The Quick Guide To Provider Credentialing: How It Works?

As provider credentialing is considered to be an important step for achieveing effective revenue cycle management, this article explains you about how provider credentialing works and what are the primary phases involved in it.

How Does Provider Credentialing Work?

Provider credentialing is the process of establishing that medical providers have proper qualifications to perform their jobs. This requires contacting a range of organizations, including medical schools, licensing boards, and other entities, to verify that the providers have the correct licenses and certificates. In addition, the credentialing organization makes sure there are no past reported issues that suggest the providers are incapable of competently treating patients.

The Primary Phases of Provider Credentialing

The three primary phases of provider credentialing are as follows:

1.  Gather Information

A healthcare facility or health insurance plan asks the provider for information on his or her background, licenses, education, etc. The provider may submit the information in a questionnaire through email or through software.

In some cases, the healthcare facility or insurance company works with a third-party company — called a credentials verification organization (CVO) — that works with the provider to gather and verify information. Organizations often hire CVOs to allow for more efficient credentialing.

RELATED: 10 BEST THINGS ABOUT MEDICAL CREDENTIALING: WHAT & WHY?

2. Check the Information

In many cases, the facility or insurance company will do the background work. They will directly correspond with licensing agencies, medical schools, and other entities to verify the provider’s information.

In other cases, the facility or insurance company may use credentialing software to continuously check information that licensing agencies and other entities make available online. The CVO may also run verification checks.

Many healthcare organizations use collaboration and work management platforms to help them organize and record provider information and get automatic updates when certain credentials expire or need to be re-checked.

In all cases, the checks include monitoring reports about medical incidents, malpractice claims, or other information that could raise questions about whether to credential or re-credential the provider.

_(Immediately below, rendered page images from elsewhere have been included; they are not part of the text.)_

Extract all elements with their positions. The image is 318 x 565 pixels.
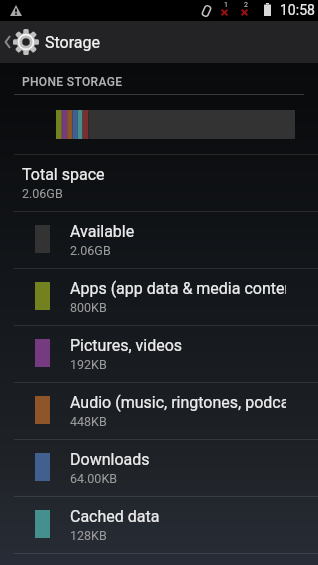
button[interactable]: Total space [0, 155, 318, 211]
staticText: Storage [45, 33, 100, 52]
staticText: 2.06GB [70, 243, 111, 258]
staticText: Cached data [70, 507, 160, 526]
staticText: Total space [22, 165, 105, 184]
staticText: 192KB [70, 357, 107, 372]
button[interactable]: Downloads [0, 440, 318, 496]
staticText: Downloads [70, 450, 150, 469]
staticText: 2 [244, 1, 248, 9]
staticText: 10:58 [280, 2, 315, 18]
staticText: 448KB [70, 414, 107, 429]
staticText: 128KB [70, 528, 107, 543]
button[interactable]: Apps (app data & media content) [0, 269, 318, 325]
staticText: Apps (app data & media content) [70, 279, 286, 298]
button[interactable]: Cached data [0, 497, 318, 553]
button[interactable]: Pictures, videos [0, 326, 318, 382]
staticText: 64.00KB [70, 471, 118, 486]
staticText: Audio (music, ringtones, podcasts) [70, 393, 286, 412]
staticText: 800KB [70, 300, 107, 315]
staticText: Pictures, videos [70, 336, 183, 355]
button[interactable]: Audio (music, ringtones, podcasts) [0, 383, 318, 439]
staticText: 1 [224, 1, 228, 9]
staticText: Available [70, 222, 135, 241]
button[interactable]: Available [0, 212, 318, 268]
staticText: 2.06GB [22, 186, 63, 201]
button[interactable]: Navigate up [0, 21, 318, 63]
staticText: PHONE STORAGE [22, 75, 123, 89]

RELATED: 6 INCREDIBLE TIPS FOR MEDICAL CREDENTIALING SUCCESS

3. Award the Provider with Credentials

After the organization verifies all required credentials and finds no negative issues, the healthcare facility awards credentials to the provider.

After the health insurance company completes a similar process, it can decide to approve the provider as an in-network provider. That is, the insurance company will pay the provider for treating patients who have its insurance.

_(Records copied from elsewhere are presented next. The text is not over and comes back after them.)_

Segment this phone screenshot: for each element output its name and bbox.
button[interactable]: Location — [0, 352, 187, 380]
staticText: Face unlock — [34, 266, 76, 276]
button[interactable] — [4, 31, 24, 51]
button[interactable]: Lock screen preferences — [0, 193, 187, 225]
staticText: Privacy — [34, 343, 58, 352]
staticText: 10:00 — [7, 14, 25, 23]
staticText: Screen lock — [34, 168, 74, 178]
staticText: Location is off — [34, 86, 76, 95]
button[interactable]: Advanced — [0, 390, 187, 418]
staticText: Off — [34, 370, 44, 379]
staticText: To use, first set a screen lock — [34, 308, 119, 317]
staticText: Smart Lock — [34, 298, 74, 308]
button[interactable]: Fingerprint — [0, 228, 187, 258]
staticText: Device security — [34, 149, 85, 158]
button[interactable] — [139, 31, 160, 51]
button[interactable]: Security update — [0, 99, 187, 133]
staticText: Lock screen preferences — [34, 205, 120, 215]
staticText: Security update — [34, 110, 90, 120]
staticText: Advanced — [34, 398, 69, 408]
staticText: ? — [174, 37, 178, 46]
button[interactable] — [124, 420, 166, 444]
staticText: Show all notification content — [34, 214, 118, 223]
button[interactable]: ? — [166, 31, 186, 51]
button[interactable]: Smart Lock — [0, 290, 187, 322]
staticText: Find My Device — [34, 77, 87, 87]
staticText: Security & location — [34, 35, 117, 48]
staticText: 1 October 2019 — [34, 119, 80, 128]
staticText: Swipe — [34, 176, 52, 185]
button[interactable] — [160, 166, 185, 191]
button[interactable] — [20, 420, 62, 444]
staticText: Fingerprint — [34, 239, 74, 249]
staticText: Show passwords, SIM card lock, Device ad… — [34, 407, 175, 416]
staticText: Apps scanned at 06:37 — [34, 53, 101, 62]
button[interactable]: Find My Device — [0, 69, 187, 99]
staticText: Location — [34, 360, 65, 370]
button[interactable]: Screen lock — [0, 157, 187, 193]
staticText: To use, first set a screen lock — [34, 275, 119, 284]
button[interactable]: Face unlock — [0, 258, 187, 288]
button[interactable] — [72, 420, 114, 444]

Privileging and payer enrollment

In addition to credentialing, a provider may also need to go through privileging and payer enrollment. The differences between these processes can be confusing, and sometimes it’s assumed that once one of the three steps has been met, the physician is ready to practice at your facility. Credentialing and privileging are the two processes that most often get confused. At their most basic level, the three processes are:

Credentialing: Generally refers to primary source credentialing (background check), also known as primary source verification.

Privileging: Making sure the provider has the appropriate training and experience to meet the minimum requirements and all authorizations to carry out requested procedures at a specific facility.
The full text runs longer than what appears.